Hace algunas semanas Mario Vargas Llosa escribió un texto tan reaccionario como sus opiniones políticas, en el que expresaba su preocupación por la aparente fusión de la cultura y el entretenimiento. Es muy fácil ver que se trata de las quejas de un señor mayor al que leer los tiempos ya no se le da como antes (dicho en fácil, un viejo choto), pero acertaba al penalizar ciertos intentos de hacer “arte” sin un sentido de la historia. Sin embargo, esa apología por una heurística del arte, margina las innovaciones alienígenas de tipos como Harry Partch, Wild Man Fischer o R. Stevie Moore. O del propio Daniel Johnston. Claro que, así como podemos rastrear a los Beatles y a los Butthole Surfers en el sonido de Johnston, también podemos discutir que lo suyo en rigor no es entretenimiento.
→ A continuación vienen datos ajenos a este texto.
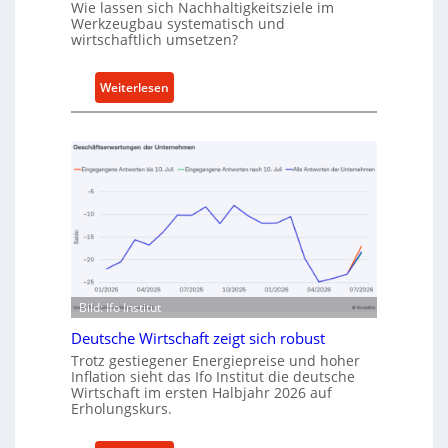
Wie lassen sich Nachhaltigkeitsziele im
t
Werkzeugbau systematisch und
A
wirtschaftlich umsetzen?
n
k
:
Weiterlesen
a
M
u
e
f
t
v
h
o
o
n
d
I
e
n
n
d
f
u
ü
Bild: Ifo Institut
s
r
t
Deutsche Wirtschaft zeigt sich robust
n
r
a
Trotz gestiegener Energiepreise und hoher
i
Inflation sieht das Ifo Institut die deutsche
c
Wirtschaft im ersten Halbjahr 2026 auf
e
h
Erholungskurs.
-
h
E
a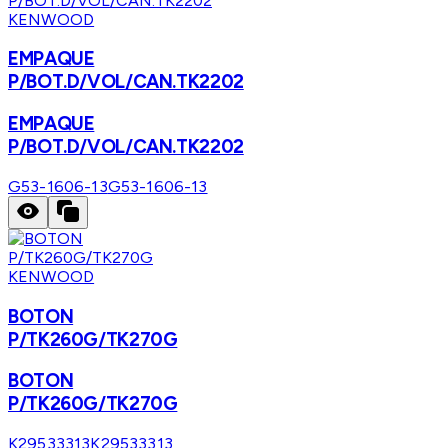
KENWOOD
EMPAQUE
P/BOT.D/VOL/CAN.TK2202
EMPAQUE
P/BOT.D/VOL/CAN.TK2202
G53-1606-13
G53-1606-13
KENWOOD
BOTON
P/TK260G/TK270G
BOTON
P/TK260G/TK270G
K29533313
K29533313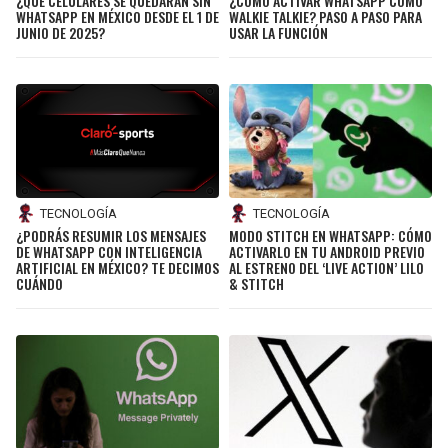
¿QUÉ CELULARES SE QUEDARÁN SIN
¿CÓMO ACTIVAR WHATSAPP COMO
WHATSAPP EN MÉXICO DESDE EL 1 DE
WALKIE TALKIE? PASO A PASO PARA
JUNIO DE 2025?
USAR LA FUNCIÓN
TECNOLOGÍA
TECNOLOGÍA
¿PODRÁS RESUMIR LOS MENSAJES
MODO STITCH EN WHATSAPP: CÓMO
DE WHATSAPP CON INTELIGENCIA
ACTIVARLO EN TU ANDROID PREVIO
ARTIFICIAL EN MÉXICO? TE DECIMOS
AL ESTRENO DEL ‘LIVE ACTION’ LILO
CUÁNDO
& STITCH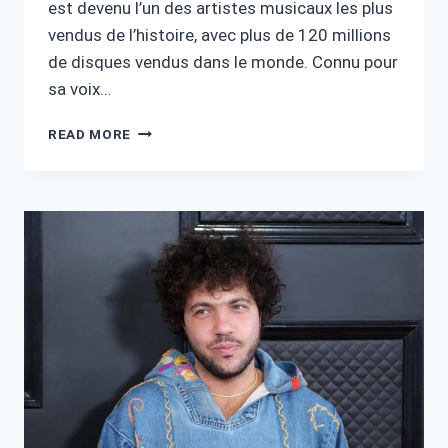
est devenu l’un des artistes musicaux les plus
vendus de l’histoire, avec plus de 120 millions
de disques vendus dans le monde. Connu pour
sa voix…
ROD
READ MORE
STEWART
FORTUNE
:
VIE,
CARRIÈRE
ET
RICHESSE
EXCEPTIONNELLE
Tampoco se puede esconder el papel que juegan los problemas psicológicos en su faceta creadora. ¿Cuánta distancia hay, al final, entre el señor que se planta todos los días en una parada de metro para cantar arias a un público invisible y el Johnston que no quiere jugar cartas con el diablo? La inocencia y lo pop han sido sustituidos por una morbidez, por la proximidad de la muerte, en las últimas composiciones del californiano, y viéndolo sufrir sobre el escenario, es imposible no preguntarse si hay algo de explotación en esto. Pero hay tan pocos compositores vivos capaces de encogerle a uno el corazón con cosas como “The story of an artist”, que lo único que puedo decir, para mitigar el sentimiento de culpa, es que no vuelvo a escuchar outsider music. Bueno, por lo menos no en vivo.